Para Spengler todas las civilizaciones son como los organismo biológicos o las estaciones del año: tienen una infancia, adolescencia, vejez y muerte; un verano, primavera, otoño e invierno. A comienzos del siglo XX estábamos en plena vejez e invierno. Con razón, Thomas Mann exclamó, al morir Spengler, “ha fallecido uno de los más autoritarios pensadores”. Spengler siempre despreció la democracia, pero también al liberalismo y, sobretodo, al reino del dinero que caracterizaba a la cultura fáustica.

 

Anorld Toynbee estudió veintidós civilizaciones, muchas de ellas en esa época extinguidas; cada civilización debía dar respuesta a un desafío. En su obra hay religiones universales, proletariados internos y externos, que deben ser asimilados por las civilizaciones. Toynbee asistió al derrumbe del imperio británico y su pacifismo rechazaba el complejo militar e industrial. La potencia más dañina de la pos segunda guerra mundial era Estados Unidos, exclusivamente movilizada por un imperialismo económico y militar, cuyo fin predijo.

 

Desde 1950 hacia delante, las concepciones de la decadencia, desarrollada por los filósofos de la historia de la época, dejan de tener trascendencia para pasar a los temas de a angustia existencial, el problema de negritud, la independencia de los países coloniales, la guerra fría y el fracaso del estalinismo y, más actualmente, la ecología profunda y el desastre del calentamiento global.

 

Ya nadie duda, salvo que sea un neoliberal fanático, de que estamos viviendo el comienzo de una gran depresión cuyo fin no se visualiza a corto plazo, y el único recurso posible es intentar compararla con otras grandes depresiones, en los siglos XIX y XX. Las encuestas de venta de librerías demuestran el interés en adquirir literatura sobre los grandes economistas, especialmente seguidores de Keynes, biografías de Roosevelt o libros sobre la crisis de 1929-1939. A lo mejor estamos asistiendo a un renacimiento de una historiografía de la decadencia, ahora llevada a cabo más por economistas, que por historiadores.

 

Estoy consciente de que en la actualidad hay una nutrida, interesante y de distinta calidad u orientaciones sobre el tema, materia de este artículo.
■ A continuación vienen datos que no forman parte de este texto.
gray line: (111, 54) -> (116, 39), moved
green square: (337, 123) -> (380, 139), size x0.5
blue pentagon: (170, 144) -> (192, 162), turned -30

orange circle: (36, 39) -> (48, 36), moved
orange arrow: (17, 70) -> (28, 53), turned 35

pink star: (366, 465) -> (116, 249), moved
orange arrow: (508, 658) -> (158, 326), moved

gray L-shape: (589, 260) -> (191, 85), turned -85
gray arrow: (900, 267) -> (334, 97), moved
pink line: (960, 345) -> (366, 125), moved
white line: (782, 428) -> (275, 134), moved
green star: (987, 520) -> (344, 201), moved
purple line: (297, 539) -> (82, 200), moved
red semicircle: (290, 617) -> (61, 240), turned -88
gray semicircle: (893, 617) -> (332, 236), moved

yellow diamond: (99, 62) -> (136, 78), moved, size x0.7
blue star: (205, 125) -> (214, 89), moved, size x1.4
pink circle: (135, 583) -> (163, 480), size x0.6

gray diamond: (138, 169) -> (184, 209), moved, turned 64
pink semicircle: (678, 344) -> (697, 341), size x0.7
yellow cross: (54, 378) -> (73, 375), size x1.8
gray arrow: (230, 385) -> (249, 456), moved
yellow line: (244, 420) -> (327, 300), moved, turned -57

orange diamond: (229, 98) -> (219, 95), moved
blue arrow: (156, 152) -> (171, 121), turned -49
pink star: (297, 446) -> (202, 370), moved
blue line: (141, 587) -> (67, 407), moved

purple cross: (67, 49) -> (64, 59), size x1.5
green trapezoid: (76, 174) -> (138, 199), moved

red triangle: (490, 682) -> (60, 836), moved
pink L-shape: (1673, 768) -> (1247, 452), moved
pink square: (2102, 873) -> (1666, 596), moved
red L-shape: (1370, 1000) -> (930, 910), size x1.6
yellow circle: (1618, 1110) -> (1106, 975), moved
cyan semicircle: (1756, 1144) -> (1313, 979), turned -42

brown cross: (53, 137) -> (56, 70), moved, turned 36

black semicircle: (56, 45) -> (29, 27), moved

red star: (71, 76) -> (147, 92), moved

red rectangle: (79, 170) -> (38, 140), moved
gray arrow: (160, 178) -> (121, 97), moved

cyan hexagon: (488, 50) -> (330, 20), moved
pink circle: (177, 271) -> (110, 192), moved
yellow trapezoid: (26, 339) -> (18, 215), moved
Como estamos viviendo al minuto un cambio histórico radical, que cambiará la forma de vivir y de ver el mundo – en el corto, mediano y largo plazo- reconozco mis limitaciones y la de los instrumentos que las ciencias sociales nos pueden proporcionar, cuyas capacidades predictivas son muy limitadas, he elegido quedarme en la descripción y análisis del pasado, más que en una visualización del porvenir. Ya lo viviremos y podremos analizarlo y estudiarlo.